様々なビジネスモデルの中でも、「無料」の強みを活かしたビジネスモデルが多くの成功を収めています。
今回はその中のフリーミアムモデルについて、そのメリット、フリーミアム利用時の課題、うまく利用する方法についてご紹介します。
フリーミアムとは
フリーミアムとは、「フリー=無料」と「プレミアム=割増」をひとつにした合成語で、ビジネスモデルである「フリー戦略」のひとつです。
基本的なサービスは無料で提供するが、より高機能なサービスを利用しようとすると有料となる、といったものがフリーミアムにあたります。
主にウェブサービスやスマホアプリなど「無形のデジタル提供物」で見られますが、この理由については「4.フリーミアム利用時の課題」の「4-3.サービスや商品によって向き不向きがある」で詳しくご紹介します。
フリーミアムには主に3つのパターンがあり、それぞれ、
- 機能の制限(追加機能、既存機能の強化、ゲームの課金アイテムなど)
- 利用上限(データ使用量の制限、ストレージ利用量の制限など)
- サポートの制限(プラン事に適用されるカスタマーサポートなどが変わる)
があります。
無料トライアルとフリーミアムは同じものとして書かれていることも多いですが、本ページでは別のものとして取扱います。
理由は、それぞれ別の特徴とメリットを持っていると考えられるためです。
無料トライアルは、ユーザーにサービスの全て、もしくはサービスのほとんどを提供しますが、期間限定で終了するため、利益につながらないライトユーザーに対してサポートを続ける必要がありません。
また、無料トライアル登録時にクレジットカードの登録を必須にすることで、有料ユーザー化の割合を比較的高くできるという特徴も持っています。
フリーミアムは、無料で一部の機能を利用でき、その登録にクレジットカードの登録なども必要としないことがほとんどのため、無料トライアルよりも気軽にユーザーが利用を開始できます。
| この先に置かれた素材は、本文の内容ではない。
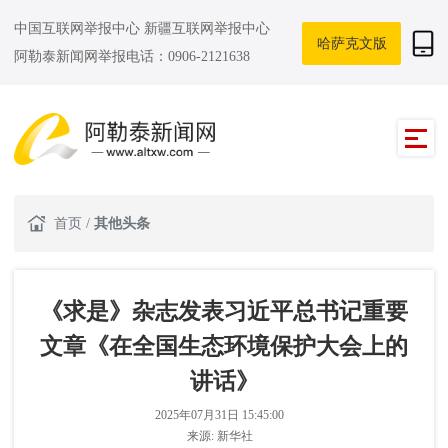
中国互联网举报中心
新疆互联网举报中心
哈萨克文版
阿勒泰新闻网举报电话：0906-2121638
首页
/
其他头条
《求是》杂志发表习近平总书记重要
文章《在全国生态环境保护大会上的
讲话》
2025年07月31日 15:45:00
来源:
新华社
しかし、利益に繋がらないライトユーザーに対してもサポートを続けなければならないため、有料ユーザーになってもらうための工夫が必要となります。
期限 | 機能制限 | クレジットカード登録 | |
無料トライアル | あり | なし | 必要 |
フリーミアム | なし | あり | 不要 |
フリー戦略には様々なものがあり、本ページの「5-3.フリーミアムだけでなく他のフリー戦略の利用も考えてみる」の項では、フリーミアムとは別に3つのフリー戦略について解説していますので、ぜひ最後までご覧ください。
フリーミアムのメリット
フリーミアムのメリットを一言で表すと、ユーザーへの入り口が広くなるということです。
お客様から見れば、無料で一定のサービスを受けることができるため、気兼ねなく利用を開始することができるのです。
この「お客様への入り口が広くなる」ということは、ただ単にユーザーの獲得量を増やすというメリットだけではありません。
実際にサービスを利用したユーザーから、使用感などのフィードバックを得ることができるため、サービスの改善点やどこを評価されて利用していただいているのかなどが分かりやすくなります。
無料のユーザーであっても口コミは期待できるため、ユーザーの数が増えればそれだけ口コミの数の増加にも期待できます。
ユーザーのニーズに合わせいくつかのプランを用意し、ユーザーが必要なものだけを利用できるという環境を作ることも簡単にできるため、この部分も大きなメリットとなります。
無料の魅力
「2.フリーミアムのメリット」で、「無料で一定のサービスを受けることができるため、気兼ねなく利用を開始できる」と書きましたが、無料にはどれほどの力があるのでしょうか。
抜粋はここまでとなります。